Eppure lo scenario a tinte fosche che si è andato delineando negli otto mesi di vita del governo Meloni non sembra, agli occhi di molti, abbastanza minaccioso da indurre le opposizioni a stringere i tempi, se non per un’alleanza almeno per un’azione convergente sui temi condivisibili. E ce ne sono già un bel po’, a partire dalla riforma della giustizia ed allo scandaloso ritardo della nomina di Bonaccini (e di chi altri se no, del suddetto Galeazzo?) a commissario per la ricostruzione delle zone alluvionate. Ed altri se ne aggiungono, giorno dopo giorno, come il caso Santanchè rivelato da Report o come lo scontro interno al Governo sulla ratifica del MES.

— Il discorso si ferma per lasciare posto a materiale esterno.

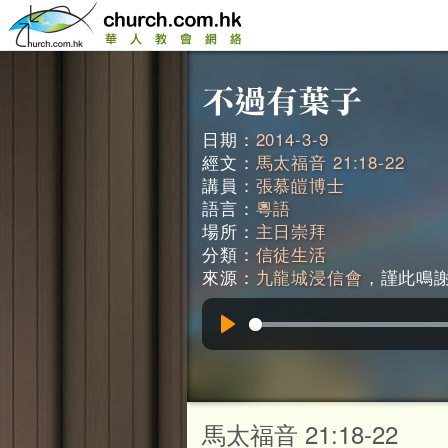
日期：
2014-3-9
經文：
馬太福音 21:18-22
講員：
張慕皚博士
語言：
粵語
場所：
主日崇拜
分類：
信徒生活
來源：
九龍城浸信會
，謹此鳴謝。
Play
馬太福音 21:18-22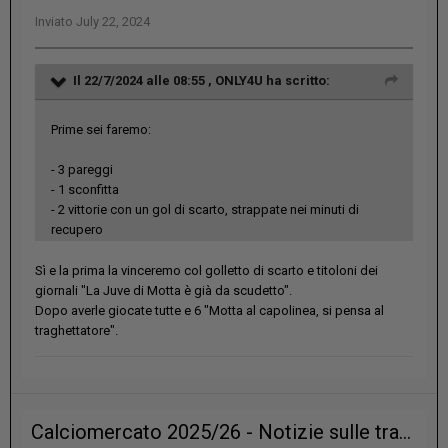
Inviato
July 22, 2024
Il 22/7/2024 alle 08:55 ,
ONLY4U
ha scritto:
Prime sei faremo:
- 3 pareggi
- 1 sconfitta
- 2 vittorie con un gol di scarto, strappate nei minuti di
recupero
Sì e la prima la vinceremo col golletto di scarto e titoloni dei
giornali "La Juve di Motta è già da scudetto".
Dopo averle giocate tutte e 6 "Motta al capolinea, si pensa al
traghettatore".
Calciomercato 2025/26 - Notizie sulle trattative?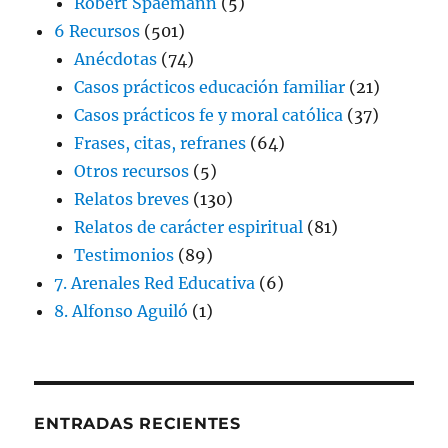
Robert Spaemann
(5)
6 Recursos
(501)
Anécdotas
(74)
Casos prácticos educación familiar
(21)
Casos prácticos fe y moral católica
(37)
Frases, citas, refranes
(64)
Otros recursos
(5)
Relatos breves
(130)
Relatos de carácter espiritual
(81)
Testimonios
(89)
7. Arenales Red Educativa
(6)
8. Alfonso Aguiló
(1)
ENTRADAS RECIENTES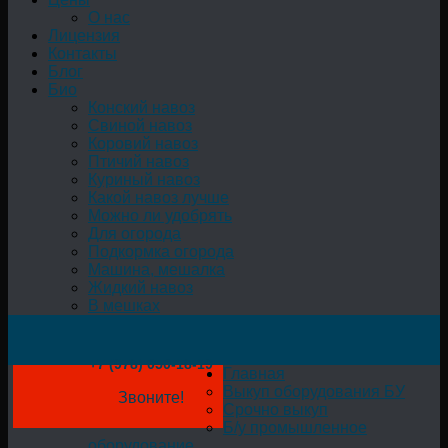
О нас
Лицензия
Контакты
Блог
Био
Конский навоз
Свиной навоз
Коровий навоз
Птичий навоз
Куриный навоз
Какой навоз лучше
Можно ли удобрять
Для огорода
Подкормка огорода
Машина, мешалка
Жидкий навоз
В мешках
+7 (978) 050-18-19
Главная
Выкуп оборудования БУ
Звоните!
Срочно выкуп
Б/у промышленное
оборудование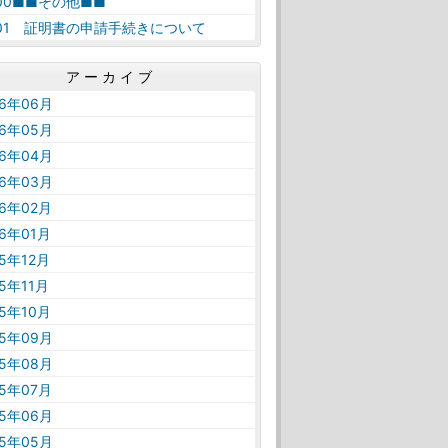
-00■■その他■■
-01 証明書の申請手続きについて
アーカイブ
26年06月
26年05月
26年04月
26年03月
26年02月
26年01月
25年12月
25年11月
25年10月
25年09月
25年08月
25年07月
25年06月
25年05月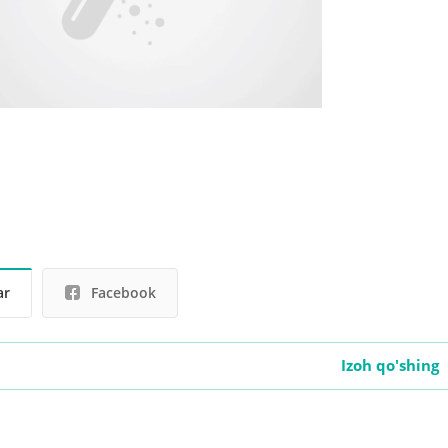
ar
Facebook
Izoh qo'shing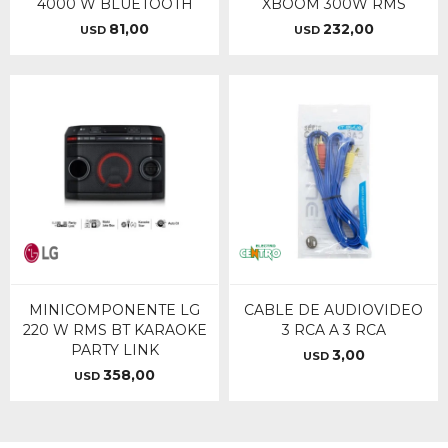
4000 W BLUETOOTH
XBOOM 300W RMS
81,00
232,00
USD
USD
MINICOMPONENTE LG
CABLE DE AUDIOVIDEO
220 W RMS BT KARAOKE
3 RCA A 3 RCA
PARTY LINK
3,00
USD
358,00
USD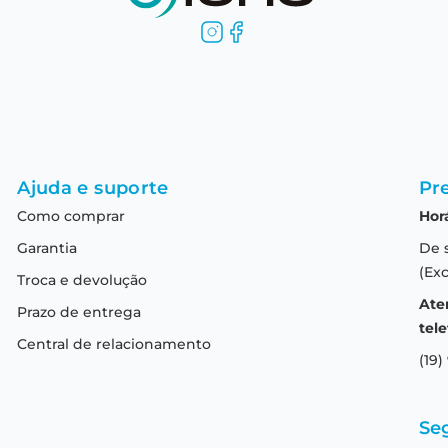
Ajuda e suporte
Pre
Como comprar
Hor
Garantia
De 
(Exc
Troca e devolução
Ate
Prazo de entrega
tele
Central de relacionamento
(19)
Se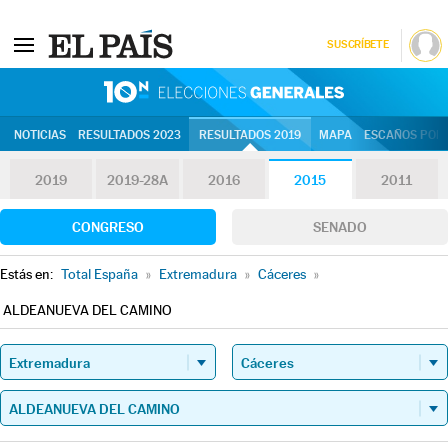
SUSCRÍBETE
10N | Eleccion
NOTICIAS
RESULTADOS 2023
RESULTADOS 2019
MAPA
ESCAÑOS POR 
2019
2019-28A
2016
2015
2011
CONGRESO
SENADO
Estás en:
Total España
»
Extremadura
»
Cáceres
»
ALDEANUEVA DEL CAMINO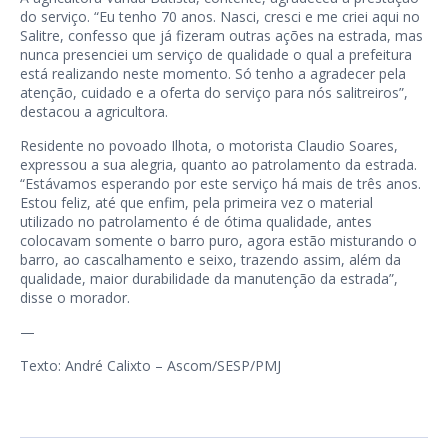
do serviço. “Eu tenho 70 anos. Nasci, cresci e me criei aqui no
Salitre, confesso que já fizeram outras ações na estrada, mas
nunca presenciei um serviço de qualidade o qual a prefeitura
está realizando neste momento. Só tenho a agradecer pela
atenção, cuidado e a oferta do serviço para nós salitreiros”,
destacou a agricultora.
Residente no povoado Ilhota, o motorista Claudio Soares,
expressou a sua alegria, quanto ao patrolamento da estrada.
“Estávamos esperando por este serviço há mais de três anos.
Estou feliz, até que enfim, pela primeira vez o material
utilizado no patrolamento é de ótima qualidade, antes
colocavam somente o barro puro, agora estão misturando o
barro, ao cascalhamento e seixo, trazendo assim, além da
qualidade, maior durabilidade da manutenção da estrada”,
disse o morador.
—
Texto: André Calixto – Ascom/SESP/PMJ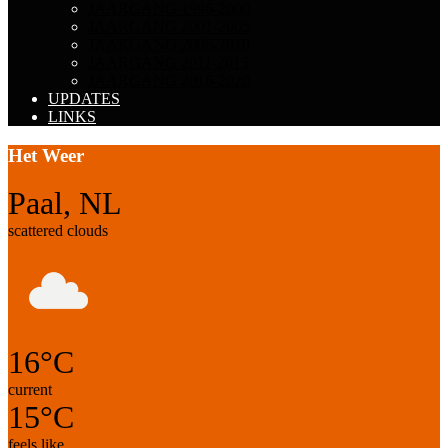
JAARGANG 1996-2000
JAARGANG 2001-2005
JAARGANG 2006-2010
JAARGANG 2011-2015
JAARGANG 2016-2020
UPDATES
LINKS
Het Weer
Paal, NL
scattered clouds
16°C
current
15°C
feels like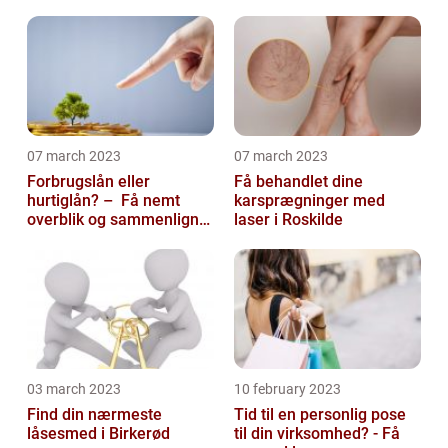
07 march 2023
07 march 2023
Forbrugslån eller
Få behandlet dine
hurtiglån? – Få nemt
karsprægninger med
overblik og sammenlign
laser i Roskilde
priser hos 117banker.com
03 march 2023
10 february 2023
Find din nærmeste
Tid til en personlig pose
låsesmed i Birkerød
til din virksomhed? - Få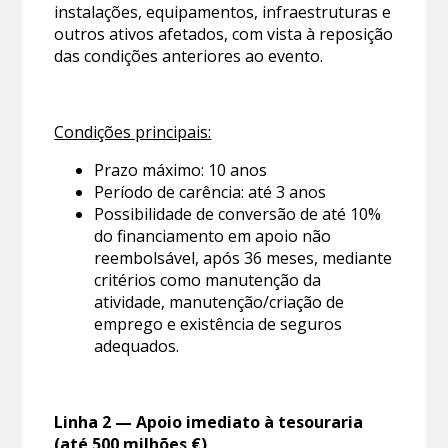
instalações, equipamentos, infraestruturas e
outros ativos afetados, com vista à reposição
das condições anteriores ao evento.
Condições principais:
Prazo máximo: 10 anos
Período de carência: até 3 anos
Possibilidade de conversão de até 10%
do financiamento em apoio não
reembolsável, após 36 meses, mediante
critérios como manutenção da
atividade, manutenção/criação de
emprego e existência de seguros
adequados.
Linha 2 — Apoio imediato à tesouraria
(até 500 milhões €)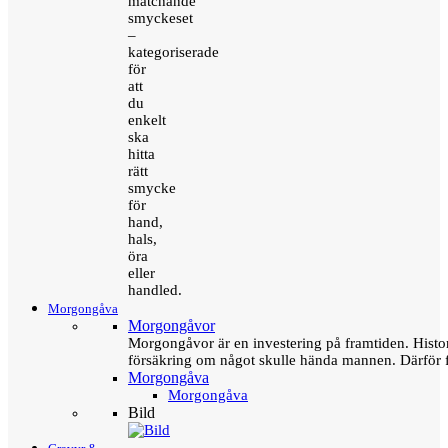
matchande
smyckeset
–
kategoriserade
för
att
du
enkelt
ska
hitta
rätt
smycke
för
hand,
hals,
öra
eller
handled.
Morgongåva
Morgongåvor
Morgongåvor är en investering på framtiden. Hist
försäkring om något skulle hända mannen. Därför 
Morgongåva
Morgongåva
Bild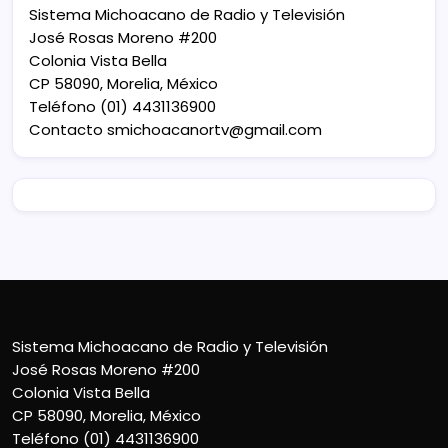
Sistema Michoacano de Radio y Televisión
José Rosas Moreno #200
Colonia Vista Bella
CP 58090, Morelia, México
Teléfono (01) 4431136900
Contacto
smichoacanortv@gmail.com
Sistema Michoacano de Radio y Televisión
José Rosas Moreno #200
Colonia Vista Bella
CP 58090, Morelia, México
Teléfono (01) 4431136900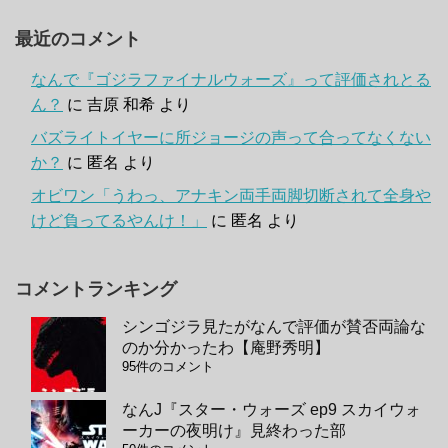
最近のコメント
なんで『ゴジラファイナルウォーズ』って評価されとる
ん？
に
吉原 和希
より
バズライトイヤーに所ジョージの声って合ってなくない
か？
に
匿名
より
オビワン「うわっ、アナキン両手両脚切断されて全身や
けど負ってるやんけ！」
に
匿名
より
コメントランキング
シンゴジラ見たがなんで評価が賛否両論な
のか分かったわ【庵野秀明】
95件のコメント
なんJ『スター・ウォーズ ep9 スカイウォ
ーカーの夜明け』見終わった部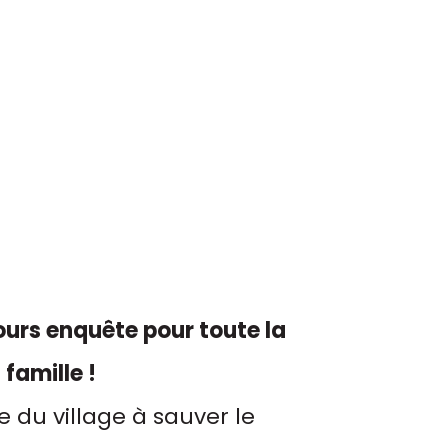
urs enquête pour toute la
famille !
e du village à sauver le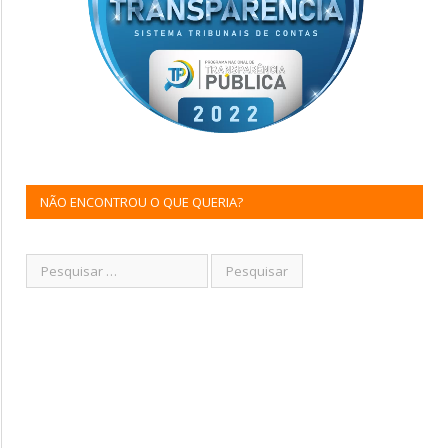
NÃO ENCONTROU O QUE QUERIA?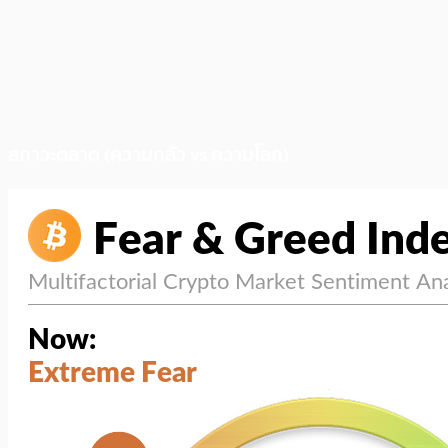
สภาวะตลาด (ความกลัว vs ความโลภ)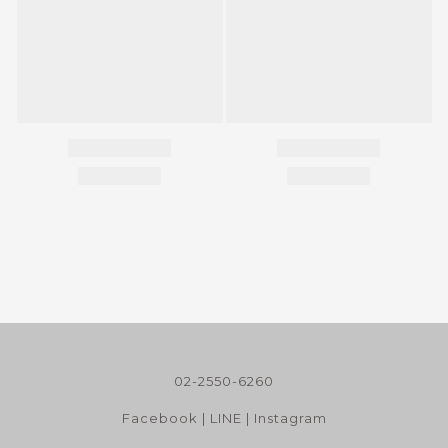
02-2550-6260
Facebook
|
LINE
|
Instagram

Quando parliamo di un’azione convergente non possiamo però limitarla al solo àmbito parlamentare, che oggi ha ben poca risonanza mediatica, ma dobbiamo necessariamente allargarla alla platea degli elettori effettivi e potenziali che devono sentirsi mobilitati sia individualmente che come appartenenti ad una comunità che vedono, se lo vedono, quel poco di democrazia che ancora circola, quasi clandestinamente, nelle aree più civili e responsabili del Paese. Il cammino sarà lungo ma bisogna cominciare da subito, inserendosi nelle crepe che quotidianamente si aprono nell’azione e nella propaganda del Governo, senza attendere la “pesatura” dei singoli partiti che scaturirà dalle elezioni europee.
Il deficit di comunicazione, che il PD accusa da anni, rappresenta un ostacolo da superare al più presto. Le tecniche e le modalità per riattivare la circolazione delle informazioni e delle proposte non sono ignote al mondo, politico e culturale, della sinistra. Si diano da fare, anzi diamoci tutti da fare. Il tempo stringe così come va a stringersi il cerchio che blinderà tra non molto la maggioranza di governo assicurandole una lunga durata: propaganda e disinformazione addomesticate da cinque o sei delle principali emittenti televisive, pubbliche e private, permetteranno di mantenere o addirittura di accrescere i consensi. Incrementi altrettanto cospicui si otterranno con l’affidamento delle opere pubbliche, grandi e piccole, ad imprese vicine agli amministratori nazionali e locali grazie alla riforma degli appalti ed allo smantellamento di gran parte dei controlli (Corte dei Conti inclusa) nonché del silenzio stampa e TV.
Si domandano la Schlein e i capicorrente tuttora in attività nel PD, ma soprattutto si domandano Conte e il risorto Elevato, chi vincerà le prossime elezioni europee se non si cambia registro da subito?
Per una distrazione di cui mi scuso è stata omessa l’espressione “in pericolo” dalla frase contenuta nell’undicesimo capoverso del testo che pertanto diventa “…..come appartenenti ad una comunità che vedono, se lo vedono, “in pericolo” quel poco di democrazia che ancora circola……..”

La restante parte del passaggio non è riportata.